* _What you need to do_: Output every entry exactly as written, skipping any pictures.

* _Data excerpts_:
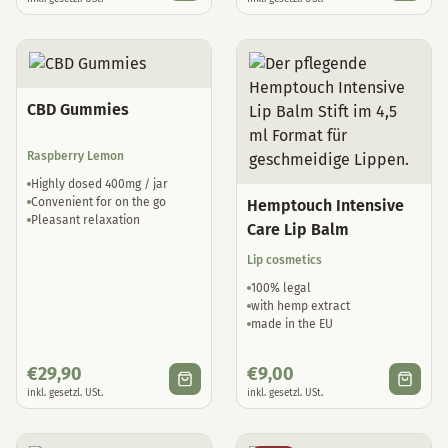
CBD Gummies
Raspberry Lemon
Highly dosed 400mg / jar
Convenient for on the go
Hemptouch Intensive
Pleasant relaxation
Care Lip Balm
Lip cosmetics
100% legal
with hemp extract
made in the EU
€
29,90
€
9,00
inkl. gesetzl. USt.
inkl. gesetzl. USt.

* _Solved exercise_:
CBD Gummies
Raspberry Lemon
Highly dosed 400mg / jar
Convenient for on the go
Hemptouch Intensive
Pleasant relaxation
Care Lip Balm
Lip cosmetics
100% legal
with hemp extract
made in the EU
€
29,90
€
9,00
inkl. gesetzl. USt.
inkl. gesetzl. USt.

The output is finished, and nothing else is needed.